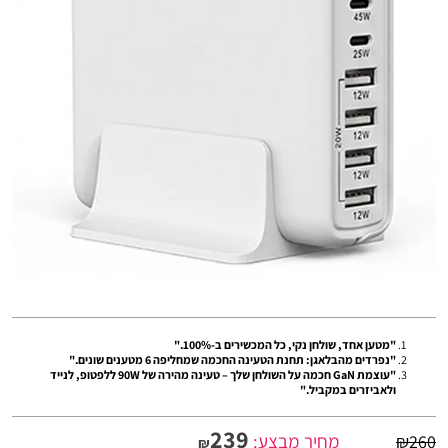
"מטען אחד, שולחן נקי, כל המכשירים ב-100%."
"נפרדים מהבלאגן: תחנת הטעינה החכמה שמחליפה 6 מטענים שונים."
"עוצמת GaN חכמה על השולחן שלך – טעינה מהירה של 90W ללפטופ, לנייד
ולאביזרים במקביל."
239
מחיר מבצע:
₪
260
₪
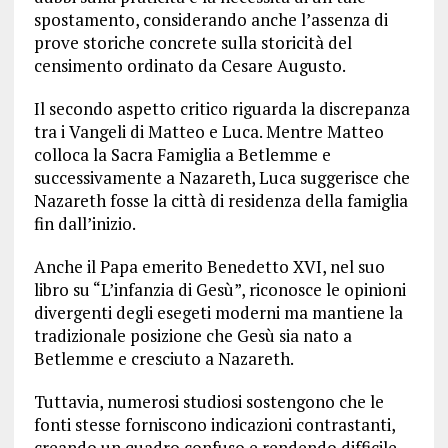
spostamento, considerando anche l’assenza di
prove storiche concrete sulla storicità del
censimento ordinato da Cesare Augusto.
Il secondo aspetto critico riguarda la discrepanza
tra i Vangeli di Matteo e Luca. Mentre Matteo
colloca la Sacra Famiglia a Betlemme e
successivamente a Nazareth, Luca suggerisce che
Nazareth fosse la città di residenza della famiglia
fin dall’inizio.
Anche il Papa emerito Benedetto XVI, nel suo
libro su “L’infanzia di Gesù”, riconosce le opinioni
divergenti degli esegeti moderni ma mantiene la
tradizionale posizione che Gesù sia nato a
Betlemme e cresciuto a Nazareth.
Tuttavia, numerosi studiosi sostengono che le
fonti stesse forniscono indicazioni contrastanti,
creando un quadro confuso e rendendo difficile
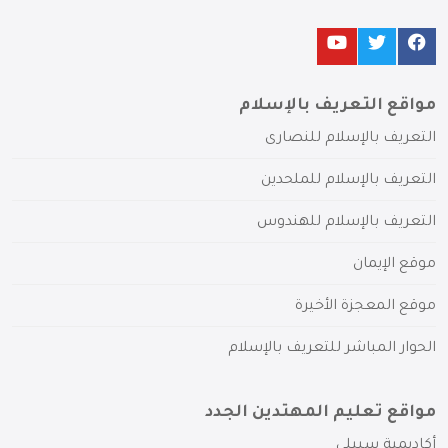
مواقع التعريف بالإسلام
التعريف بالإسلام للنصارى
التعريف بالإسلام للملحدين
التعريف بالإسلام للهندوس
موقع الإيمان
موقع المعجزة الأخيرة
الحوار المباشر للتعريف بالإسلام
مواقع تعليم المهتدين الجدد
أكاديمية سبيلي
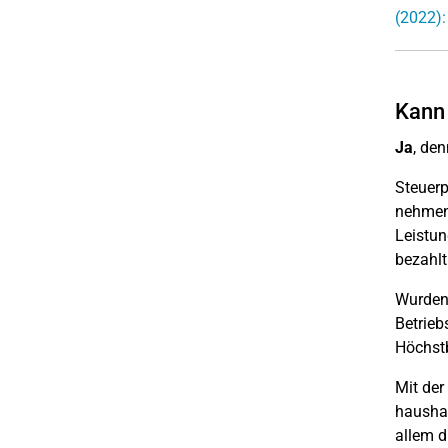
(2022):
Kann 
Ja
, de
Steuerp
nehmen 
Leistun
bezahlt
Wurden 
Betrieb
Höchstb
Mit der
haushal
allem d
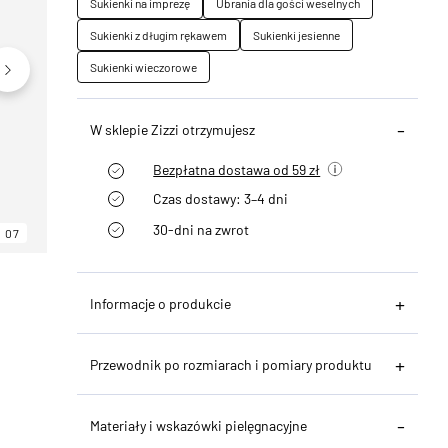
Sukienki na imprezę
Ubrania dla gości weselnych
Sukienki z długim rękawem
Sukienki jesienne
Sukienki wieczorowe
W sklepie Zizzi otrzymujesz
Bezpłatna dostawa od 59 zł
Czas dostawy: 3–4 dni
30-dni na zwrot
07
06
07
Informacje o produkcie
Przewodnik po rozmiarach i pomiary produktu
Materiały i wskazówki pielęgnacyjne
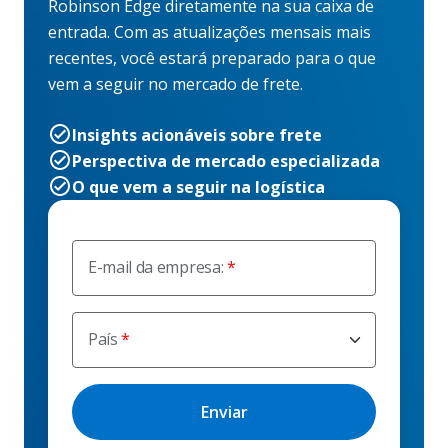
Robinson Edge diretamente na sua caixa de
entrada. Com as atualizações mensais mais
recentes, você estará preparado para o que
vem a seguir no mercado de frete.
Insights acionáveis sobre frete
Perspectiva de mercado especializada
O que vem a seguir na logística
E-mail da empresa:
País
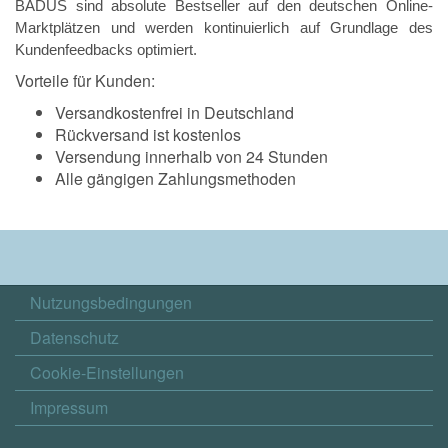
BADUS sind absolute Bestseller auf den deutschen Online-
Marktplätzen und werden kontinuierlich auf Grundlage des
Kundenfeedbacks optimiert.
Vorteile für Kunden:
Versandkostenfrei in Deutschland
Rückversand ist kostenlos
Versendung innerhalb von 24 Stunden
Alle gängigen Zahlungsmethoden
Nutzungsbedingungen
Datenschutz
Cookie-Einstellungen
Impressum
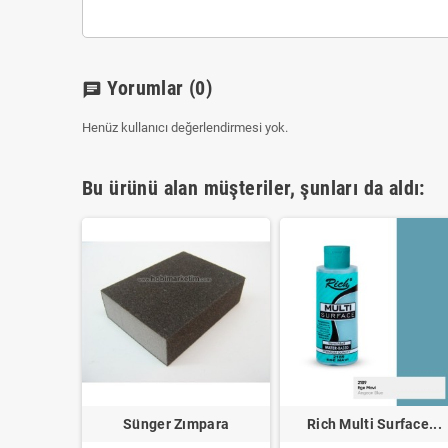
Yorumlar
(0)
chat
Henüz kullanıcı değerlendirmesi yok.
Bu ürünü alan müşteriler, şunları da aldı:
rface...
Sünger Zımpara
Rich Multi Surface...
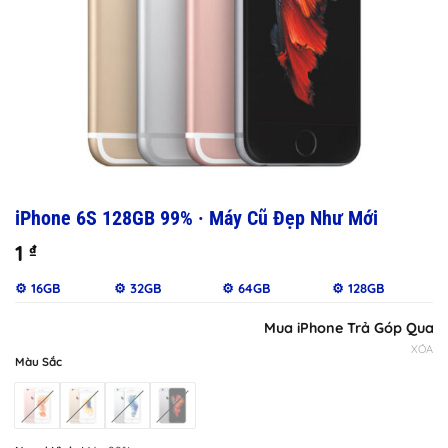
iPhone 6S 128GB 99% · Máy Cũ Đẹp Như Mới
1
₫
⚙️ 16GB
⚙️ 32GB
⚙️ 64GB
⚙️ 128GB
Mua iPhone Trả Góp Qua iClo
XÓA
Màu Sắc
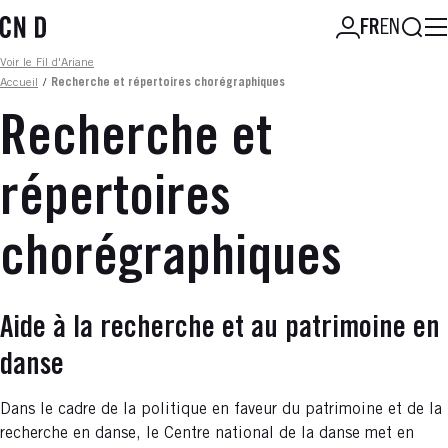
Aller
Reche
FR
EN
au
contenu
Fil d'ariane
Voir le Fil d'Ariane
principal
Accueil
/
Recherche et répertoires chorégraphiques
Recherche et
répertoires
chorégraphiques
Aide à la recherche et au patrimoine en
danse
Dans le cadre de la politique en faveur du patrimoine et de la
recherche en danse, le Centre national de la danse met en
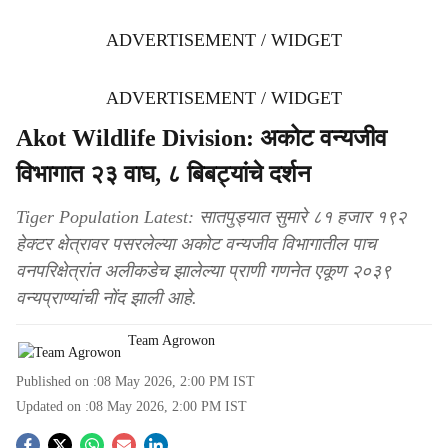
ADVERTISEMENT / WIDGET
ADVERTISEMENT / WIDGET
Akot Wildlife Division: अकोट वन्यजीव
विभागात २३ वाघ, ८ बिबट्यांचे दर्शन
Tiger Population Latest: सातपुड्यात सुमारे ८१ हजार १९२
हेक्टर क्षेत्रावर पसरलेल्या अकोट वन्यजीव विभागातील पाच
वनपरिक्षेत्रांत अलीकडेच झालेल्या प्राणी गणनेत एकूण २०३९
वन्यप्राण्यांची नोंद झाली आहे.
Team Agrowon
Published on :
08 May 2026, 2:00 PM
IST
Updated on :
08 May 2026, 2:00 PM
IST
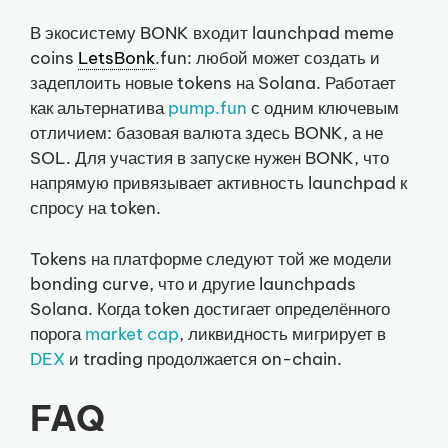
В экосистему BONK входит launchpad meme
coins
LetsBonk
.fun: любой может создать и
задеплоить новые tokens на Solana. Работает
как альтернатива
pump.fun
с одним ключевым
отличием: базовая валюта здесь BONK, а не
SOL. Для участия в запуске нужен BONK, что
напрямую привязывает активность launchpad к
спросу на token.
Tokens на платформе следуют той же модели
bonding curve, что и другие launchpads
Solana. Когда token достигает определённого
порога
market cap
, ликвидность мигрирует в
DEX
и trading продолжается on-chain.
FAQ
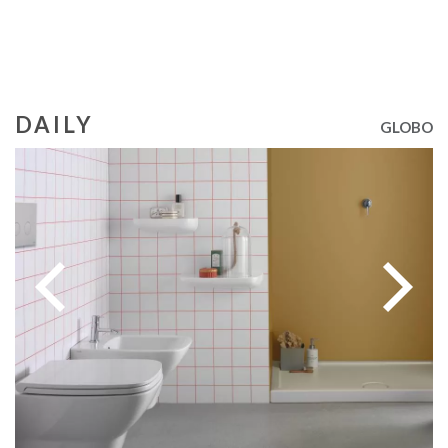
DAILY
GLOBO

■ ■ ■ ■

▶ **Exercise requirements**: Check the data line by line and report how many lines contain "répertoires" as a word or string, giving nothing besides the number.

▶ **Response below**: 2